## [GOAL OF THE EXERCISE]
Which of the lines in the records below hold the string "fiche"? Copy every one of them.

## [EXERCISE DATA]
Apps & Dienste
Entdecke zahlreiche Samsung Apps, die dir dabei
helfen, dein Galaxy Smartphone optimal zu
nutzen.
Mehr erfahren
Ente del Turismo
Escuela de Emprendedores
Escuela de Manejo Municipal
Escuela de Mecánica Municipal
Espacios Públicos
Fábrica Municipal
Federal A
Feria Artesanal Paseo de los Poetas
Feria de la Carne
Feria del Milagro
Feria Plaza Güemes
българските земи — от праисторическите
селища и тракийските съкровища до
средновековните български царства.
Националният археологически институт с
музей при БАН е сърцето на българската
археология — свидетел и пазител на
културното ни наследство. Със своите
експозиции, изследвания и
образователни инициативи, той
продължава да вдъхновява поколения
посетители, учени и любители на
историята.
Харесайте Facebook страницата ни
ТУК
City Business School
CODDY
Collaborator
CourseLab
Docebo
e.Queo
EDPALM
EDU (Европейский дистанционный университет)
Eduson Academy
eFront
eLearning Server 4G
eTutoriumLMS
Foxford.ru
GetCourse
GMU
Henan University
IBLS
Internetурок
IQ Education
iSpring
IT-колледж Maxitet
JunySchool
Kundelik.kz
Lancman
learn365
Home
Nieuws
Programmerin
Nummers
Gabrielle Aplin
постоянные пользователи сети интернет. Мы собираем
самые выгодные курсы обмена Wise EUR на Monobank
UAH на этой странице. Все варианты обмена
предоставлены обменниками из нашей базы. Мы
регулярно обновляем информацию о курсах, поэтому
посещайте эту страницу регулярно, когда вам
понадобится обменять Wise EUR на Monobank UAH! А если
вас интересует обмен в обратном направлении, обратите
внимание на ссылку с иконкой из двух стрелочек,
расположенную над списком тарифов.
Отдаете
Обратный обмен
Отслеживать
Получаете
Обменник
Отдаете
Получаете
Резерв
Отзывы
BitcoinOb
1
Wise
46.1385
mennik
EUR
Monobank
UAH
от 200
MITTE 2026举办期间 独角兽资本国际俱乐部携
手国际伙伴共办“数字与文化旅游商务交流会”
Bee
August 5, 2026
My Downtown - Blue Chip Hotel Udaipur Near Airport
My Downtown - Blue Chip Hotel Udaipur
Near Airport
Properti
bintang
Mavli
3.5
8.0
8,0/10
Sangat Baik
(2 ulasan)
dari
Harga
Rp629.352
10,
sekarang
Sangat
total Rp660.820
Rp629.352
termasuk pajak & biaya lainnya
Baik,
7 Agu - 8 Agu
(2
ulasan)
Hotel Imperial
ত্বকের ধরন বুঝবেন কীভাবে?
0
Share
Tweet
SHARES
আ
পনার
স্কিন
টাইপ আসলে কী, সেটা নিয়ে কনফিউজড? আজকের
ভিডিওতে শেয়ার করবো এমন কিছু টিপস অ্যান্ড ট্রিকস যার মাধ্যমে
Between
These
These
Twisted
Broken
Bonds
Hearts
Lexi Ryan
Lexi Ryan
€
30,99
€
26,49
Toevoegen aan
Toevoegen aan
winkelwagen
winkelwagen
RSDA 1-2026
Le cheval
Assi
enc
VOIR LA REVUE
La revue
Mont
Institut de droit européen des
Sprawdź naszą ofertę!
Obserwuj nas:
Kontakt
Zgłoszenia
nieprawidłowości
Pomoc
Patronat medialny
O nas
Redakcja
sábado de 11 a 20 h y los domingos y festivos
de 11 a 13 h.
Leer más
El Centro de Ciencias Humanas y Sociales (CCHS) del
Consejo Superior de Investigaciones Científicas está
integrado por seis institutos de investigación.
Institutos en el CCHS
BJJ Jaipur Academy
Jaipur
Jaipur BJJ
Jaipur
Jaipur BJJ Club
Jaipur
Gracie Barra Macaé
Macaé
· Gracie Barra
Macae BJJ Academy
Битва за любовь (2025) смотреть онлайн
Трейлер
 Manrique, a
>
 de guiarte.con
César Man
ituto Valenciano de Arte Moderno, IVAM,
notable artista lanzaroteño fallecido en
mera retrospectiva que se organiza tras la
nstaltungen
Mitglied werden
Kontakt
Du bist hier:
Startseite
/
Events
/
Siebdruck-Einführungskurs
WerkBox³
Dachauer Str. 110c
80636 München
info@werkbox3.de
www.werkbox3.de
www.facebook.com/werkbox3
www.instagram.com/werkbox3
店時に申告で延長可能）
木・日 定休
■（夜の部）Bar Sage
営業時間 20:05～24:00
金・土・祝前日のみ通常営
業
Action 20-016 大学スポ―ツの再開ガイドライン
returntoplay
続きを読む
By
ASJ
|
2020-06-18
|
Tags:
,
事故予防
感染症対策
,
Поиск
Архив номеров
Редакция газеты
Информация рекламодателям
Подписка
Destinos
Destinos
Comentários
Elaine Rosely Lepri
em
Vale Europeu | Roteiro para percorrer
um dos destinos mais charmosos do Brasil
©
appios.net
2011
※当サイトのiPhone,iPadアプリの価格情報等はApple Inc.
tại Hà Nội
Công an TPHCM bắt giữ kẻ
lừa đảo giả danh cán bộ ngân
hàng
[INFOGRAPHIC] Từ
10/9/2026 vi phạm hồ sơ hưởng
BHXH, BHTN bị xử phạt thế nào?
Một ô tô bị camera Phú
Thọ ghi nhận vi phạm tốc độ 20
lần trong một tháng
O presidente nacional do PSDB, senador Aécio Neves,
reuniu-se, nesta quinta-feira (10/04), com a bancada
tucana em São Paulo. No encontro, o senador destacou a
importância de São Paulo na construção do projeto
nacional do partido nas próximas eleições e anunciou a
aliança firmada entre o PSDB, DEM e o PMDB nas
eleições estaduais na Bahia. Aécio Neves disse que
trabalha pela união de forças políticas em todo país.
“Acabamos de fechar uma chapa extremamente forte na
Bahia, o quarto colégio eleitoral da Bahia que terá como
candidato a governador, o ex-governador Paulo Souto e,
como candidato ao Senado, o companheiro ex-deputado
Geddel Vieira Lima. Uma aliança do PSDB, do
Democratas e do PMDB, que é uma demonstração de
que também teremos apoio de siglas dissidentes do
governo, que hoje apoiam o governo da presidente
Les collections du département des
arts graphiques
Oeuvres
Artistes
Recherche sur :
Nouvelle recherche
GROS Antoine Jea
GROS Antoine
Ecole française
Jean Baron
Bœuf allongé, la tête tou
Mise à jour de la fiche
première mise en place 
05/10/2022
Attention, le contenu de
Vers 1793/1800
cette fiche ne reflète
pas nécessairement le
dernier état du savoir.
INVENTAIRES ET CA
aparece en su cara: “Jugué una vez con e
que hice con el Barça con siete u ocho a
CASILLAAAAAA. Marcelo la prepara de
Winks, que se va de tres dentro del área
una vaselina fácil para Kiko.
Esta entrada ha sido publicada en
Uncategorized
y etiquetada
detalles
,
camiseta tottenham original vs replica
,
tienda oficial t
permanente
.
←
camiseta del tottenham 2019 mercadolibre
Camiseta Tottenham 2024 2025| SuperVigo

## [RESPONSE]
Mise à jour de la fiche
cette fiche ne reflète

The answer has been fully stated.